Data extracted from a collection:
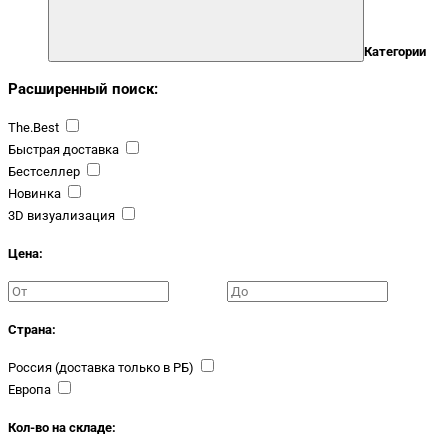
Категории
Расширенный поиск:
The.Best
Быстрая доставка
Бестселлер
Новинка
3D визуализация
Цена:
Страна:
Россия (доставка только в РБ)
Европа
Кол-во на складе:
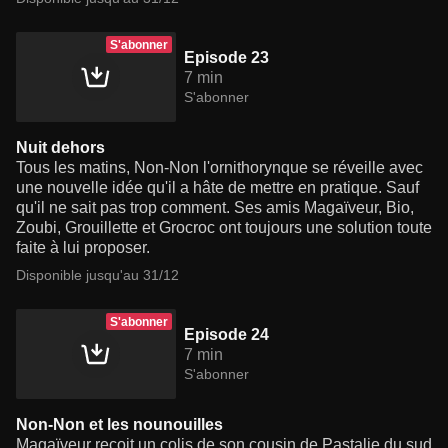
S'abonner
Episode 23
7 min
S'abonner
Nuit dehors
Tous les matins, Non-Non l'ornithorynque se réveille avec
une nouvelle idée qu'il a hâte de mettre en pratique. Sauf
qu'il ne sait pas trop comment. Ses amis Magaïveur, Bio,
Zoubi, Grouillette et Grocroc ont toujours une solution toute
faite à lui proposer.
Disponible jusqu'au 31/12
S'abonner
Episode 24
7 min
S'abonner
Non-Non et les nounouilles
Magaïveur reçoit un colis de son cousin de Pastalie du sud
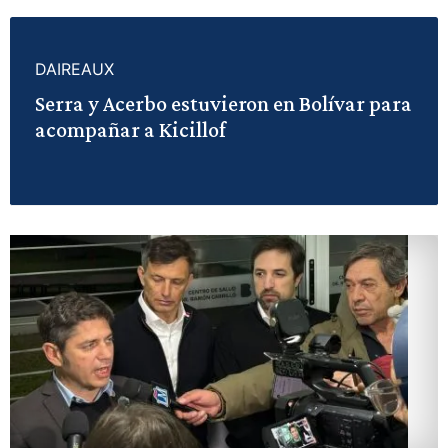
DAIREAUX
Serra y Acerbo estuvieron en Bolívar para
acompañar a Kicillof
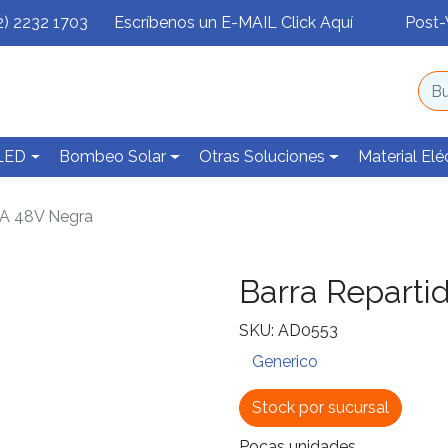
2) 2232 1703
Escríbenos un E-MAIL Click Aquí
Post-
 LED
Bombeo Solar
Otras Soluciones
Material Elé
0A 48V Negra
Barra Reparti
SKU: AD0553
Generico
Stock por sucursal
Pocas unidades.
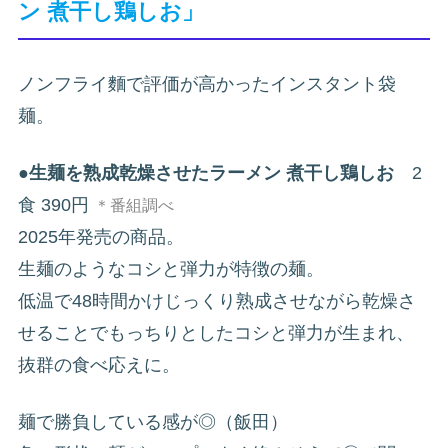
ン 煮干し鶏しお」
ノンフライ麵で評価が高かったインスタント袋
麺。
●
生麺を熟成乾燥させたラーメン 煮干し鶏しお
2
食 390円
＊番組調べ
2025年発売の商品。
生麺のようなコシと弾力が特徴の麺。
低温で48時間かけじっくり熟成させながら乾燥さ
せることでもっちりとしたコシと弾力が生まれ、
抜群の食べ応えに。
麺で勝負している感が◎（飯田）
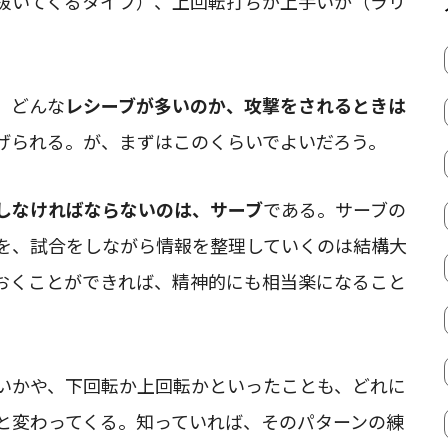
抜いてくるタイプ）、上回転打ちが上手いか（ラリ
、どんな
レシーブが多いのか、攻撃をされるときは
げられる。が、まずはこのくらいでよいだろう。
しなければならないのは、サーブ
である。サーブの
を、試合をしながら情報を整理していくのは結構大
おくことができれば、精神的にも相当楽になること
いかや、下回転か上回転かといったことも、どれに
と変わってくる。知っていれば、そのパターンの練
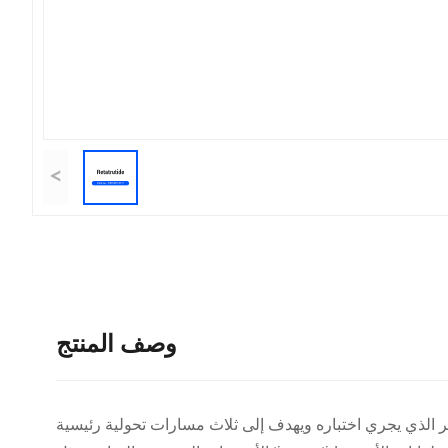
<
وصف المنتج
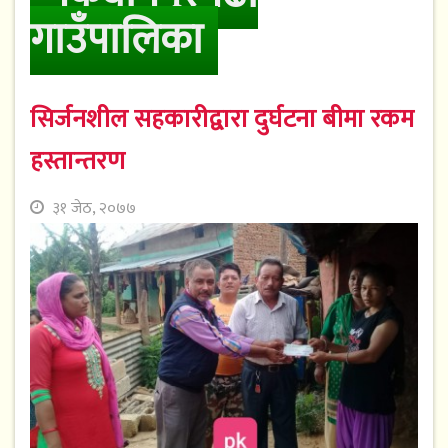
गाउँपालिका
सिर्जनशील सहकारीद्वारा दुर्घटना बीमा रकम
हस्तान्तरण
३१ जेठ, २०७७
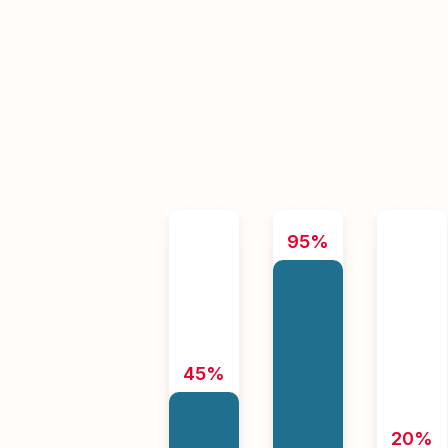
95%
45%
20%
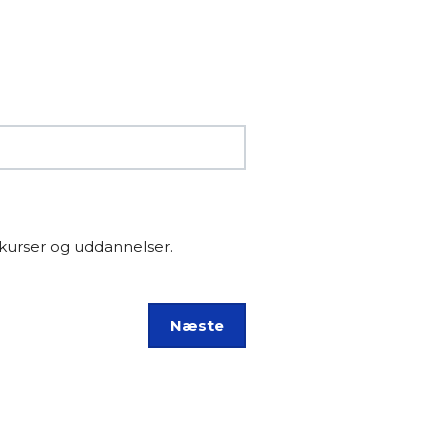
kurser og uddannelser.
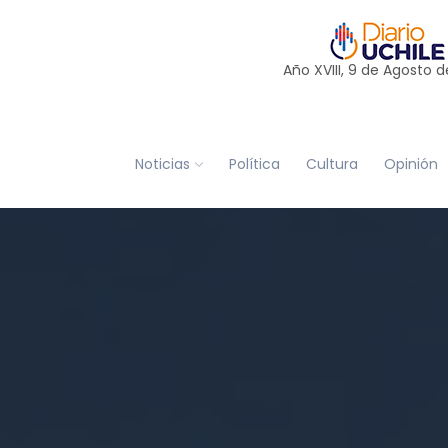
Año XVIII, 9 de
Agosto
d
Noticias
Política
Cultura
Opinión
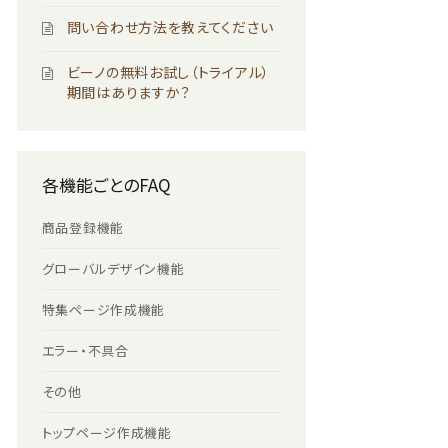
問い合わせ方法を教えてください
ビーノの無料お試し（トライアル）
期間はありますか？
各機能ごとのFAQ
商品登録機能
グローバルデザイン機能
特集ページ作成機能
エラー・不具合
その他
トップページ作成機能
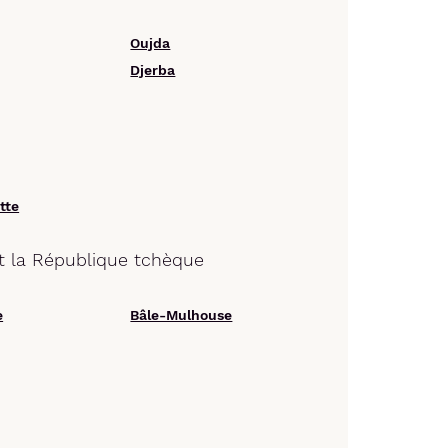
Oujda
Djerba
tte
et la République tchèque
e
Bâle-Mulhouse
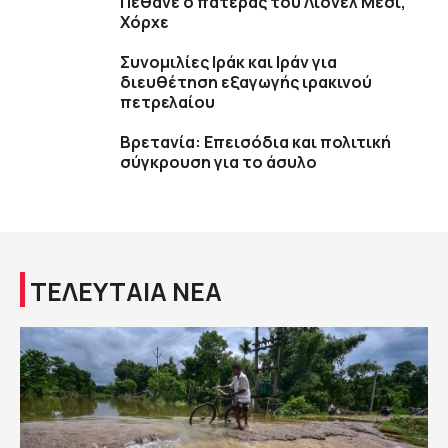
Πέθανε ο πατέρας του Λιονέλ Μέσι,
Χόρχε
Συνομιλίες Ιράκ και Ιράν για
διευθέτηση εξαγωγής ιρακινού
πετρελαίου
Βρετανία: Επεισόδια και πολιτική
σύγκρουση για το άσυλο
ΤΕΛΕΥΤΑΙΑ ΝΕΑ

### [Action item]
Could the data above be reproduced exactly, with the pictures left out?

### [Finished exercise]
Категории
Расширенный поиск:
The.Best
Быстрая доставка
Бестселлер
Новинка
3D визуализация
Цена:
Страна:
Россия (доставка только в РБ)
Европа
Кол-во на складе:
S'abonner
Episode 23
7 min
S'abonner
Nuit dehors
Tous les matins, Non-Non l'ornithorynque se réveille avec
une nouvelle idée qu'il a hâte de mettre en pratique. Sauf
qu'il ne sait pas trop comment. Ses amis Magaïveur, Bio,
Zoubi, Grouillette et Grocroc ont toujours une solution toute
faite à lui proposer.
Disponible jusqu'au 31/12
S'abonner
Episode 24
7 min
S'abonner
Non-Non et les nounouilles
Magaïveur reçoit un colis de son cousin de Pastalie du sud
DAIREAUX
Serra y Acerbo estuvieron en Bolívar para
acompañar a Kicillof
2) 2232 1703
Escríbenos un E-MAIL Click Aquí
Post-
 LED
Bombeo Solar
Otras Soluciones
Material Elé
0A 48V Negra
Barra Reparti
SKU: AD0553
Generico
Stock por sucursal
Pocas unidades.
ン 煮干し鶏しお」
ノンフライ麵で評価が高かったインスタント袋
麺。
●
生麺を熟成乾燥させたラーメン 煮干し鶏しお
2
食 390円
＊番組調べ
2025年発売の商品。
生麺のようなコシと弾力が特徴の麺。
低温で48時間かけじっくり熟成させながら乾燥さ
せることでもっちりとしたコシと弾力が生まれ、
抜群の食べ応えに。
麺で勝負している感が◎（飯田）
抜いてくるタイプ）、上回転打ちが上手いか（ラリ
、どんな
レシーブが多いのか、攻撃をされるときは
げられる。が、まずはこのくらいでよいだろう。
しなければならないのは、サーブ
である。サーブの
を、試合をしながら情報を整理していくのは結構大
おくことができれば、精神的にも相当楽になること
いかや、下回転か上回転かといったことも、どれに
と変わってくる。知っていれば、そのパターンの練
<
وصف المنتج
गाउँपालिका
सिर्जनशील सहकारीद्वारा दुर्घटना बीमा रकम
हस्तान्तरण
३१ जेठ, २०७७
95%
45%
20%
kurser og uddannelser.
Año XVIII, 9 de
Agosto
d
Noticias
Política
Cultura
Opinión
問い合わせ方法を教えてください
ビーノの無料お試し（トライアル）
期間はありますか？
各機能ごとのFAQ
商品登録機能
グローバルデザイン機能
特集ページ作成機能
エラー・不具合
その他
トップページ作成機能
Oujda
Djerba
tte
et la République tchèque
e
Bâle-Mulhouse
Πέθανε ο πατέρας του Λιονέλ Μέσι,
Χόρχε
Συνομιλίες Ιράκ και Ιράν για
διευθέτηση εξαγωγής ιρακινού
πετρελαίου
Βρετανία: Επεισόδια και πολιτική
σύγκρουση για το άσυλο
ΤΕΛΕΥΤΑΙΑ ΝΕΑ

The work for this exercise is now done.